I agree with and loved his analysis of the cruise ship marketing material as promising "not that you can experience great pleasure, but that you will. That they'll make certain of it."
One piece of the aggressive marketing and the insistence on having fun that we get at the all-inclusive luxury vacations which DFW misses completely (and I can't really blame him here as a single male for not knowing this) is the wonderfullness inherent as a mother of two in NOT HAVING TO MAKE ANY DECISIONS for the extent of the vacation. Yes, we get the benefit of not having to wait in line at the grocery market (his mundane task that he mentions several times as part of the escape inherent in vacation), but unlike non-all-inclusive trips we don't have to even make a decision about what time to eat or where to go. On a recent trip to Niagra Falls my family spent no fewer than 40 minutes deciding where to eat for every meal; we also had to decide which hotels to patronize and where we wanted to spend our free time. An all-inclusive vacation allows a mother (because yes, the brunt of this domestic planning BS falls to the mom) to simply tell the kids to eat when they are hungry. As DFW mentions, there are 7-8 opportunities for meals throughout the day; kids don't need any cash or permission they can just gorge as necessary. Of course, this creates a completely new problem with over-sugared and under (properly)-nourished kids, but at least everyone can take care of themselves (and don't even have to agree about what time they'd like to gorge).
I loved his guilt/admiration/understanding that it has nothing to do with him as a unique person w/r/t the room cleaning: "the ultimate point and object of the cleaning isn't you but rather cleanliness and order, it's going to be a relief for her when you leave. Meaning her hygienic pampering of you is actually evidence that she doesn't want you around."

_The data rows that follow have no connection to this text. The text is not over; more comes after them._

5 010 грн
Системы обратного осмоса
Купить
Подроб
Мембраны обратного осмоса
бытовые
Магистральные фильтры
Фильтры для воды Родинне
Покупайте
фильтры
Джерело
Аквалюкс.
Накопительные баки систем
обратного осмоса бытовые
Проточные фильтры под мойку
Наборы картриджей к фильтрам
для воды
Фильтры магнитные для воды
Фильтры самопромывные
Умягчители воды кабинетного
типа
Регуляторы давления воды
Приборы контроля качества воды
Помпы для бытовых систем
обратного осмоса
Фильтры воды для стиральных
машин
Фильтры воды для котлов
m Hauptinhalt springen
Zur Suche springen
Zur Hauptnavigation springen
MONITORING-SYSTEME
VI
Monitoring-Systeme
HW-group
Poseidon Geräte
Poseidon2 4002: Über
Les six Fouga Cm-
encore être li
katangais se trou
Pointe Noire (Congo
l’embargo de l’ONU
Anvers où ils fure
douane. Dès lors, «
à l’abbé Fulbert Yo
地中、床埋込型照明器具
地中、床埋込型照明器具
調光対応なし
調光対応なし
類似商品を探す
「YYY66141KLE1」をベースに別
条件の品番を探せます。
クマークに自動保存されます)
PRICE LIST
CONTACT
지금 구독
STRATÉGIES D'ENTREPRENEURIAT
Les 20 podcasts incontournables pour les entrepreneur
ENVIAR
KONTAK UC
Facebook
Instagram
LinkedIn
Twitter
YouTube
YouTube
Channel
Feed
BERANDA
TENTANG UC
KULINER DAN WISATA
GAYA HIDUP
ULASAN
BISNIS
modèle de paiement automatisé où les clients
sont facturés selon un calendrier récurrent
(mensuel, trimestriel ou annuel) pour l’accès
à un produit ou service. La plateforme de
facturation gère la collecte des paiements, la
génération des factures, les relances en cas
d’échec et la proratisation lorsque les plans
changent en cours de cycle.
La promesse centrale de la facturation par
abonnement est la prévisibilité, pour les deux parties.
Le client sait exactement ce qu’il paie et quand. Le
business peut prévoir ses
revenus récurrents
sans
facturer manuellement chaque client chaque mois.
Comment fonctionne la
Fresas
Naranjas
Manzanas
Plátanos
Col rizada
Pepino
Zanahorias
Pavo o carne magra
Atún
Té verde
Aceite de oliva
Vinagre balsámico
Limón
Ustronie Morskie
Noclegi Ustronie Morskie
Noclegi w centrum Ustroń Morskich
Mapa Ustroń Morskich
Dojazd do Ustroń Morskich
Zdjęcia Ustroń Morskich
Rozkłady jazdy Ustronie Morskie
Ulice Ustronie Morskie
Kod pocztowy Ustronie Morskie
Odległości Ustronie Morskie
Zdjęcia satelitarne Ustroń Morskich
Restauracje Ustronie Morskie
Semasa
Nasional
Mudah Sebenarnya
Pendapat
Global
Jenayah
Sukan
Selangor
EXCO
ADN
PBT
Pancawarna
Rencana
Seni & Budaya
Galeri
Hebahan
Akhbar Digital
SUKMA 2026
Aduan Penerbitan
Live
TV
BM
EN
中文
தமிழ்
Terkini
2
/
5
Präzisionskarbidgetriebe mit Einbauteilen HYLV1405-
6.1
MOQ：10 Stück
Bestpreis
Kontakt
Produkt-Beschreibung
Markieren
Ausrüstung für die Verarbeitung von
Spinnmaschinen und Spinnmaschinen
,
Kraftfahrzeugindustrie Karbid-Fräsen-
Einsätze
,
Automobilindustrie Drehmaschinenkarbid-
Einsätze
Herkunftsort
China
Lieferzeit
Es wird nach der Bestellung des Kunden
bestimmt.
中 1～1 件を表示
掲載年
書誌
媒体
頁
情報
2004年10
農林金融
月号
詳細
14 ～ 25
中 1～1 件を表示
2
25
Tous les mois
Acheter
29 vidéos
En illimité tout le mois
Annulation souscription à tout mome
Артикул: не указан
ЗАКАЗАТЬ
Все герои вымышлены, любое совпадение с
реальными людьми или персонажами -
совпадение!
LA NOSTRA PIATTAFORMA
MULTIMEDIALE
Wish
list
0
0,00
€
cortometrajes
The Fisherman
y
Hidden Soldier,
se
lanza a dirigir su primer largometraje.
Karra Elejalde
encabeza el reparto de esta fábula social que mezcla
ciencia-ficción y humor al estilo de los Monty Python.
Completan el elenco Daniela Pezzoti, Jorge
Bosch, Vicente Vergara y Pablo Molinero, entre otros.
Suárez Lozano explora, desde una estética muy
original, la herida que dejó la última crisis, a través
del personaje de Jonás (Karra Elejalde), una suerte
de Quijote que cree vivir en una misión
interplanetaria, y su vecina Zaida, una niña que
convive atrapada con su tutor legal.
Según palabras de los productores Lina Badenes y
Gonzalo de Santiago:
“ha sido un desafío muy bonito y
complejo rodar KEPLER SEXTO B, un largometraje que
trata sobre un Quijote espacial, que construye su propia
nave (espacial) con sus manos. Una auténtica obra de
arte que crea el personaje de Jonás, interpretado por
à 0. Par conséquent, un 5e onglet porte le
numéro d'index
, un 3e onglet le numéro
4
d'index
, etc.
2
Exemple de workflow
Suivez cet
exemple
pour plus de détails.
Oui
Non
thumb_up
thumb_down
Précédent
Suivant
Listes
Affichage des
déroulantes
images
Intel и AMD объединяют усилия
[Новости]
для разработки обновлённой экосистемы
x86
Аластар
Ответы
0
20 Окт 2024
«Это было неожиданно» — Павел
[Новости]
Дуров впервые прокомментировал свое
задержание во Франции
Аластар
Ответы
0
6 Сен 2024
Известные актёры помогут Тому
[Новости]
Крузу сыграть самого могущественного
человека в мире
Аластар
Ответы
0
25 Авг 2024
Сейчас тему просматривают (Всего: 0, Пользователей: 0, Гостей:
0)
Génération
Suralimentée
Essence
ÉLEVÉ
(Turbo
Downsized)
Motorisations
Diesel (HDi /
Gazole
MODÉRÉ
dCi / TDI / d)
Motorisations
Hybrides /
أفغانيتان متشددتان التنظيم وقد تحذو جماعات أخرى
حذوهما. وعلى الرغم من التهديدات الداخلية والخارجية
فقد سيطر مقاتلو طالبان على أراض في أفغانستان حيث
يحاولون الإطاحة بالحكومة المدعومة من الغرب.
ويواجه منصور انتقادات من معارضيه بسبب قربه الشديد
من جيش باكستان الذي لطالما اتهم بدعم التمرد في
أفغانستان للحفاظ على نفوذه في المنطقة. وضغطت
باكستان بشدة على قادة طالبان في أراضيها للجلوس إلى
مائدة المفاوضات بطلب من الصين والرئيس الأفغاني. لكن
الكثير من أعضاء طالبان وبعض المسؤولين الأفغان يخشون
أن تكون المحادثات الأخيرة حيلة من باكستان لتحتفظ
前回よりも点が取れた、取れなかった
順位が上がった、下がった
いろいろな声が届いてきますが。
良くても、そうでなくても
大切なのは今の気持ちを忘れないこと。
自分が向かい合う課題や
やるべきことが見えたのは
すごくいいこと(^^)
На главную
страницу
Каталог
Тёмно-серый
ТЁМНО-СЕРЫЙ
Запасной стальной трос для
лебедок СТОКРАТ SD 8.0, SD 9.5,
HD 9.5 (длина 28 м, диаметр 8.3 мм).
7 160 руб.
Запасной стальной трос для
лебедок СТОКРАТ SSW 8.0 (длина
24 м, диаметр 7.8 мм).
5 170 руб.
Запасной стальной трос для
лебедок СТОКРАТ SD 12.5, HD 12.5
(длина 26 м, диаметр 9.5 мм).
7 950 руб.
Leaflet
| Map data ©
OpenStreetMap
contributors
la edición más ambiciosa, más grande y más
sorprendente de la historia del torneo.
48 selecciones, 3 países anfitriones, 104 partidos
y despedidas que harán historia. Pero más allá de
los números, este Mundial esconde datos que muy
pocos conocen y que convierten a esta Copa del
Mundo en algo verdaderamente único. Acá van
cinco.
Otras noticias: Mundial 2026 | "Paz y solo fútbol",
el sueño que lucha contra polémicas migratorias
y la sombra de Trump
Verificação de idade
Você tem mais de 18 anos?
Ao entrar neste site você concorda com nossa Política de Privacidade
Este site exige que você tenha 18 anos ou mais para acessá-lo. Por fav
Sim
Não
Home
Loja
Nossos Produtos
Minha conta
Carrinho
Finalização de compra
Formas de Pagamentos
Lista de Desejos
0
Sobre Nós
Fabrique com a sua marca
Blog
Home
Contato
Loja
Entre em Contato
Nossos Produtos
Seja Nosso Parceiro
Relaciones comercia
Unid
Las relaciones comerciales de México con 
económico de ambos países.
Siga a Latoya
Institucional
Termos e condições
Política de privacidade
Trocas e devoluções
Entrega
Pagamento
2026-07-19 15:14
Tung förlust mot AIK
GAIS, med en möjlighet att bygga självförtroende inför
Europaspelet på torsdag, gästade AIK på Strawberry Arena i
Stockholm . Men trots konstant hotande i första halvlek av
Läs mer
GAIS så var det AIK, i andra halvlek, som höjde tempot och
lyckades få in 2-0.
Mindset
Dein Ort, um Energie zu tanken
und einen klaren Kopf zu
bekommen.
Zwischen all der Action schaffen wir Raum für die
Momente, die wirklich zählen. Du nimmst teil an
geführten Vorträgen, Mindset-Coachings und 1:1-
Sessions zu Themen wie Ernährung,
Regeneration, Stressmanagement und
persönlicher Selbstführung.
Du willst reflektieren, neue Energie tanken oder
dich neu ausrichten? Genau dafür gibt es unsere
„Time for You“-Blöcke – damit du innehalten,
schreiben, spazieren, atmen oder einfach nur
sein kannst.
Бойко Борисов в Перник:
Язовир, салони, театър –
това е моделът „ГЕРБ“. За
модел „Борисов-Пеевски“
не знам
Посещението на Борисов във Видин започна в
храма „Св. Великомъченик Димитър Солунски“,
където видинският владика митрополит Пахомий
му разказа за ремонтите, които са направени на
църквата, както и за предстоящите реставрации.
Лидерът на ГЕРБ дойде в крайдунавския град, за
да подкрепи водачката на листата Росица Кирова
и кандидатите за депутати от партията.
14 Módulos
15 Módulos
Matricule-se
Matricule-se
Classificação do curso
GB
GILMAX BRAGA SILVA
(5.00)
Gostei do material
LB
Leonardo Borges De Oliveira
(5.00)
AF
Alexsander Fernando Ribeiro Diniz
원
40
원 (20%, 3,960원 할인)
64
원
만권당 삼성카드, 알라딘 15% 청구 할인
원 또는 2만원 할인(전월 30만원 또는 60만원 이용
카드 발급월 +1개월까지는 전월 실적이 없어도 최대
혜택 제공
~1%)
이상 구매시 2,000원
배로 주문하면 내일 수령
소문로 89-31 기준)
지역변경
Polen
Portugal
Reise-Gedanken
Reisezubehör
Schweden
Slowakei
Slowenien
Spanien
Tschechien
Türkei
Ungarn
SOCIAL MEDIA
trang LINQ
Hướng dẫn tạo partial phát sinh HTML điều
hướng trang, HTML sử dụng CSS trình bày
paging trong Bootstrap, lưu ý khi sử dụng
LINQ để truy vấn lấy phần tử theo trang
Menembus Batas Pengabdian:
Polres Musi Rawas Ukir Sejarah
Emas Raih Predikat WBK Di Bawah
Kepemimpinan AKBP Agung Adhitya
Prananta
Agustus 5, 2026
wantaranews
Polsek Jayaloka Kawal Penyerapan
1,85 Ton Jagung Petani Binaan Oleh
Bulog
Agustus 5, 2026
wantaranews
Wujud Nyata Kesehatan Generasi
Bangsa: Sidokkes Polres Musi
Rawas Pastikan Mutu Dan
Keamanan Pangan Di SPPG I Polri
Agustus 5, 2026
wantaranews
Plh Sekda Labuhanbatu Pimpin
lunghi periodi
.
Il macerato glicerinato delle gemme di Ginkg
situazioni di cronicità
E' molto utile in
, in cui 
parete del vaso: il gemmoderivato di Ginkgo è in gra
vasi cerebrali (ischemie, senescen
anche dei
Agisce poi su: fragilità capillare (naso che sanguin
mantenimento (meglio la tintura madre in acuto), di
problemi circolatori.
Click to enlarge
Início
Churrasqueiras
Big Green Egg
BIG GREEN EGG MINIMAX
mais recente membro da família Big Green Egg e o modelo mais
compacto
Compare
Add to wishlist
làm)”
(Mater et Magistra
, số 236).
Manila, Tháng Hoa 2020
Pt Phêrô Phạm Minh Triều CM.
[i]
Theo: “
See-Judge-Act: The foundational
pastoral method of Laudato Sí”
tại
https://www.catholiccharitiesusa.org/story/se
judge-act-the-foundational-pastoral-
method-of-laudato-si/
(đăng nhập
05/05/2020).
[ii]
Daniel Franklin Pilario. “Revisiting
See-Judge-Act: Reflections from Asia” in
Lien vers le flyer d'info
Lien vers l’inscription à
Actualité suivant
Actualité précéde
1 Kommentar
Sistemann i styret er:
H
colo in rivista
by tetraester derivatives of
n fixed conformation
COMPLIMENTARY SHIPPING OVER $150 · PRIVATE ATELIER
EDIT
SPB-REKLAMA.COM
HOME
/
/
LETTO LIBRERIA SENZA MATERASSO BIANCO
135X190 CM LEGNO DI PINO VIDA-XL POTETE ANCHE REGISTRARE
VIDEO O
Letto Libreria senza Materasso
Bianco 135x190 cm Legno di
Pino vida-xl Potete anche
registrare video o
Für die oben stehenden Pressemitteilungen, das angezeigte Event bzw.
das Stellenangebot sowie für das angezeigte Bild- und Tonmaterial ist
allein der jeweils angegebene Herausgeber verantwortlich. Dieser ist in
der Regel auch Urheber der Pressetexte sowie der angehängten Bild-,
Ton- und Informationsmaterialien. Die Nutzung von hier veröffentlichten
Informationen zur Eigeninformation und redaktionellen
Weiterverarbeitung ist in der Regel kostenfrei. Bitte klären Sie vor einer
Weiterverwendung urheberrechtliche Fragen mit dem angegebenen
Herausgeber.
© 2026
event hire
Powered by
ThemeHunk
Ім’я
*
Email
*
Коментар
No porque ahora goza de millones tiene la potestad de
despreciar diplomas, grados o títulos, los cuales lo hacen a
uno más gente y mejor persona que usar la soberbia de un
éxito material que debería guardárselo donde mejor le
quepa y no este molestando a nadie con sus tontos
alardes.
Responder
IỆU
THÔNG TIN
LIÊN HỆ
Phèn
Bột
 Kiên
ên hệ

I also loved DFW's comments about the "bovine herd". As a luxury vacationer I have gone to great lengths to entertain the staff in part because I understand that I am just one of the processed masses and that 3 hours after I leave the grounds I will be replaced by another vacationer who is nearly identical and similarly non-memorable. My husband and I played an extensive prank on one staff member during our last vacation. This prank involved was played on a new staff member and resulted in the immense entertainment of several other staff members and we are fairly confident that we in fact, will not be forgotten by the GOs in the near future. I think he sums up the staff/crew's relationship with most of that patrons quite well in his description of the hypnotist show: "There's something crucially key about Luxury Cruises in evidence here: being entertained by someone who clearly dislikes you, and feeling that you deserve the dislike at the same time that you resent it."
Finally, DFW (as always) makes the repetitive, but always true, comment about our human-nature insatiable needs: "In response to any environment of extraordinary gratification and pampering, the Insatiable Infant part of me will simply adjust its desires upward until it once again levels out at its homeostasis of terrible dissatisfaction."